--- Data under study Enclosed Below ---
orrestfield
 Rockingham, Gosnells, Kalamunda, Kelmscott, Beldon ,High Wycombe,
--- End of Enclosed Data under study ---
--- Data under study Enclosed Below ---
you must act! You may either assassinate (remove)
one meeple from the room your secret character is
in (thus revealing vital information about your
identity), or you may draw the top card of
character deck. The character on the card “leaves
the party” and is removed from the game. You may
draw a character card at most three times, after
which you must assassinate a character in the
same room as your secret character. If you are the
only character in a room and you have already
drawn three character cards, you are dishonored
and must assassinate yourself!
--- End of Enclosed Data under study ---
--- Data under study Enclosed Below ---
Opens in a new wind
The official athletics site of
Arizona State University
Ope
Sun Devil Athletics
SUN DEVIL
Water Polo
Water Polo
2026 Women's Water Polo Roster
--- End of Enclosed Data under study ---
_Instructions to follow:_
Give back, exactly as written, the stretch from the line with "orrestfield" through the line with "Rockingham, Gosnells, Kalamunda, Kelmscott, Beldon", and no other lines from the records above.

_Written solution:_
orrestfield
 Rockingham, Gosnells, Kalamunda, Kelmscott, Beldon ,High Wycombe,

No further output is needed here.